John and I also wrote some papers to help explain these ideas: an Invitation to Higher Gauge Theory, and a gentle expository article on octonions which will appear in Scientific American.
Most of the papers so far take the continuum for granted. But it’s also tempting to use categorification to look for a ‘purely discrete’ way to do physics. One way is to use groupoids (categories where all the morphisms are isomorphisms) as a substitute for numbers. Alex Hoffnung, Christopher Walker and I wrote a paper that develops linear algebra based on this idea: Higher-Dimensional Algebra VII: Groupoidification. In this paper we sketch how to use this idea to categorify certain algebraic gadgets called ‘Hecke algebras’ and ‘Hall algebras’. These gadgets are important in the study of simple Lie algebras. We’ll study them in more detail in the next two HDA papers. For a preview of HDA8, see Alex Hoffnung’s paper The Hecke Bicategory. Christopher Walker is doing his thesis on categorified Hall algebras, and some of that work will become HDA9.

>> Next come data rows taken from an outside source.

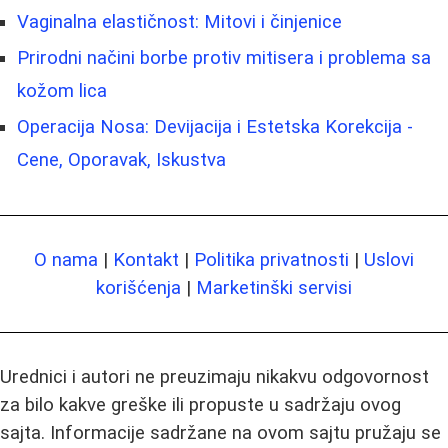
Vaginalna elastičnost: Mitovi i činjenice
Prirodni načini borbe protiv mitisera i problema sa
kožom lica
Operacija Nosa: Devijacija i Estetska Korekcija -
Cene, Oporavak, Iskustva
O nama
|
Kontakt
|
Politika privatnosti
|
Uslovi
korišćenja
|
Marketinški servisi
Urednici i autori ne preuzimaju nikakvu odgovornost
za bilo kakve greške ili propuste u sadržaju ovog
sajta. Informacije sadržane na ovom sajtu pružaju se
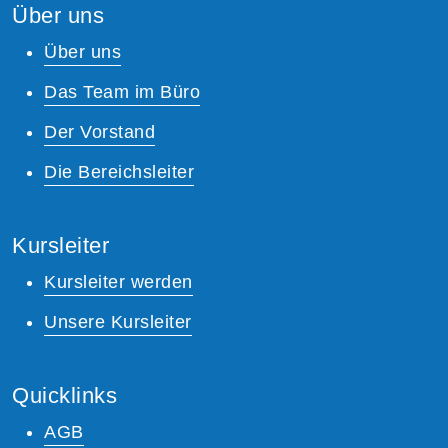
Über uns
Über uns
Das Team im Büro
Der Vorstand
Die Bereichsleiter
Kursleiter
Kursleiter werden
Unsere Kursleiter
Quicklinks
AGB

Apart from HDA8, HDA9 and a few other leftovers, I’ve moved on to other projects. So I want to point out a big hole in the above work, which I will never fill, in hopes that someone else will.
Namely: there’s a gap between the strand of work that takes the continuum for granted and the strand that explores doing math in a purely discrete way!
Luckily, there’s an obvious place to start bridging this gap.
On the one hand, we can categorify any simple Lie algebra and get a Lie 2-algebra. This work uses the real numbers, or at least the rational numbers, all over the place. On the other, we can take the quantum group corresponding to this Lie algebra. Inside the quantum group there’s a hefty piece called the Hall algebra, which we know how to categorify without ever mentioning the rational numbers: we can use groupoids instead. How are these related? They are indeed closely related: after all, both the Lie 2-algebra and the quantum group are close relatives of yet another player in this game, the centrally extended loop group! But it would be nice to clarify this relationship, and simplify it. I don’t think we’ve gotten to the bottom of the math yet, much less its possible implications for physics.
I should add that other people have other approaches to categorifying quantum groups, some of which apply to the whole quantum group. Some relevant names here include Kazhdan, Lusztig, Frenkel, Soergel, Stroppel, Khovanov, Lauda, Rouquier, and Webster — and I can think of many more, so I apologize to the rest of you. This line of work is very important, and it must hold many of the keys to the question I’m asking. But to me, alas, it still seems complicated and mysterious. Most of this is due to my ignorance, I’m sure. But I still think this work would benefit from being looked at by simple-minded folks who can’t look at a complicated formula or definition without asking “why?”
Eventually, you see, it will all turn out to be blitheringly obvious…
Re: The Art of Math
I can’t resist adding the plug that the first Baez-Huerta paper on Division Algebras and Supersymmetry is about to appear in our CBMS conference proceedings
Superstrings, Geometry, Topology, and C*-algebras, which should be appearing in print imminently.